Stored data entries:
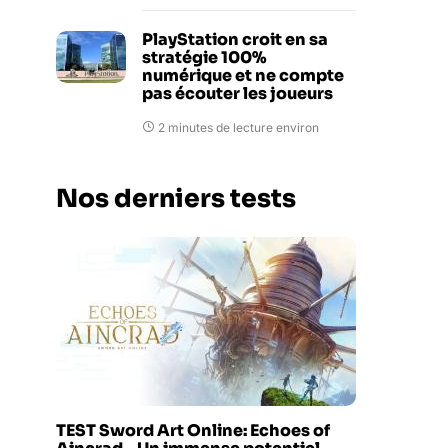
PlayStation croit en sa
stratégie 100%
numérique et ne compte
pas écouter les joueurs
2 minutes de lecture environ
Nos derniers tests
TEST Sword Art Online: Echoes of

◆ **HOW TO COMPLETE THIS TASK**
All of the lines above should be copied exactly, apart from the pictures.

◆ **RESPONSE TO THE TASK**
PlayStation croit en sa
stratégie 100%
numérique et ne compte
pas écouter les joueurs
2 minutes de lecture environ
Nos derniers tests
TEST Sword Art Online: Echoes of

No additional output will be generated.